Estando con mis tres primas mayores, ya que en aquella época Pepa debía ser un bebé y Gloria debía estar en el limbo dando guerra a los angelitos, se me ocurrió una magnífica idea contemplando aquel armatoste de trocos de pino, travesaños de madera y cuatro pesadas ruedas de hierro llamado carretó que mi abuelo conservaba en la era de Tagarina. La que yo creí una brillante idea consistía en subirnos encima del carretó, como si de un coche se tratara y deslizarnos por el camino en pendiente aguda que lleva hasta el río. Es lógico que no supiera con mis seis años de las leyes de la gravedad, la aceleración ni la fuerza centrípeta . Así que para mí no había peligro alguno en mi traviesa idea.
Le pregunté a mis primas hermanas y a excepción de Luisa, que ya tan pequeña era la más sensata de todas y puso objeciones a tocar algo sin preguntar, las otras dos estuvieron de acuerdo y entre las tres convencimos a la pequeña y ya prudente Luisa.
Así que arrastramos el carretó hacia el camino, nos montamos una detrás de otra como pudimos, empujamos con manos y con pies y el armatoste empezó a descender cada vez más rápidamente por el camino cuesta abajo.

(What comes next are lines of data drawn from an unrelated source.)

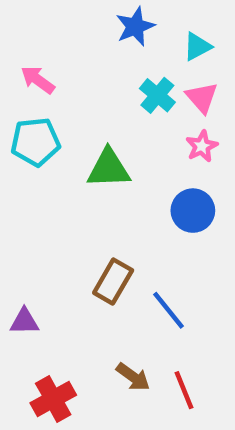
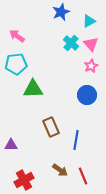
green triangle: (109, 168) -> (33, 89), moved
brown rectangle: (113, 282) -> (51, 127), turned -54
blue line: (168, 310) -> (76, 140), turned 48

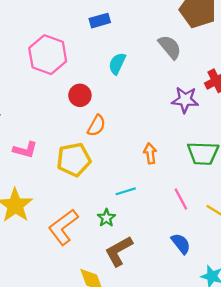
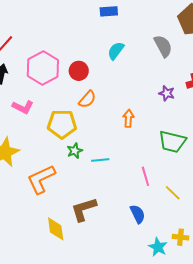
pink hexagon: (48, 55) -> (43, 68), moved
purple star: (185, 100) -> (167, 93), size x0.7
orange arrow: (150, 153) -> (128, 118), moved
green star: (106, 218) -> (75, 151), moved

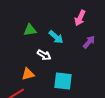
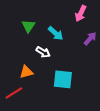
green triangle: (30, 30) -> (28, 26), turned -48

No sé cómo en la pronunciada curva que se encuentra justo al final de la pendiente más pronunciada el cacharro no obedeció las leyes de física y arrastrado por la fuerza centrípeta y la aceleración que había tomado y se precipitó al vacío llevándonos a las cuatro con él. Quizás tengan razón los que arguyen que los niños tienen un ángel de la guarda, o simplemente al destino le pareció demasiado castigo para mí el que arrastrara a una muerte cierta a mis primas.
.
Lo cierto es que después de esta curva continuamos bajando por el camino de pendiente profunda aunque, eso sí, ya no tanto, hasta que al alcanzar una parte más o menos llana que se ubica casi a la mitad del recorrido, oímos unos gritos provenientes de la era.
- ¡Bajad de ahí ahora mismo y subid inmediatamente! – la frase de mi tía aunque no la recuerdo con exactitud, es eso lo que venía a decir sin ninguna duda.
.
Ni que decir tiene que por el tono supimos que algo muy malo habíamos hecho y que debíamos obedientes subir sin rechistar.
Al llegar a la era mis tías nos esperaban profundamente enfadadas, y con ira nos empezaron a reñir. Pronto nos hicieron entender la peligrosidad de la hazaña y que su enfado hacia nosotras era totalmente merecido.
- ¿De quién ha sido la idea? – preguntó mi tía María.
Mis primas se comportaron como verdaderas hermanas, no me acusaron, ya entonces, tan pequeñas se comportaron como luego iban a ser en la adolescencia, juventud y madurez, como verdaderas amigas, como grandes mujeres. Pero yo, que tampoco soy tan mala – algo bueno debo tener dada la familia a la que pertenezco - afronté con valentía la responsabilidad y dije que la idea había sido mía. Ahora que lo pienso sólo me falto dar un paso al frente, pero era demasiado pequeña para saber que eso es lo que hacen los valientes.
Un chaparrón de incriminaciones cayeron sobre mí de parte de mis dos tías con frases como: “Os podíais haber matado”, “¿Cómo se te ocurre algo así?”, “¿Quién te manda tocar eso?”, “ Es un milagro que no os matarais”, etc.
Hasta que por fin para mi reposo emocional llegó mi abuela, mi querida Mare Dolores, que les dijo a sus hijas:
- Dejadla, cuando venga el Pare Toni ya hablará con ella.
Y mis tías se fueron obedientes y yo me quedé allí, sentadita, dolida y profundamente arrepentida de mi travesura y asustada por lo que mi abuelo me podría decir. ¿Qué me diría? ¿Qué castigo me impondría?
Allí estuve sin moverme esperando compungida hasta que llegó mi abuelo con su paso firme y su cara serena.
- Lo que has hecho es muy peligroso ¿sabes? Os podríais haber matado las cuatro – dijo mi abuelo sin levantar ni un ápice su tono de voz ni sin variar la expresión apacible de su cara.
- Sí, - dije sollozando.
- ¿Volverás a hacerlo?
- No, nunca lo haré Pare Toni.
- Pues entonces deja de llorar y vamos dentro a comer.
Completamente anonadada y orgullosa de mi abuelo lo seguí hasta la casa. Él por mi cara, mis sollozos, o vete tú a saber, había comprendido que yo no necesitaba riñas ni castigos. Él supo que yo era consciente del peligro y qué nunca más volvería a hacer nada nuevo sin preguntar y menos jugar con aquel carretó. Él me trató como si fuera una chica mayor y no una niña pequeña.
.
Ése era mi abuelo, ese abuelo del que tanto presumo.
Ése era mi nunca olvidado Pare Toni.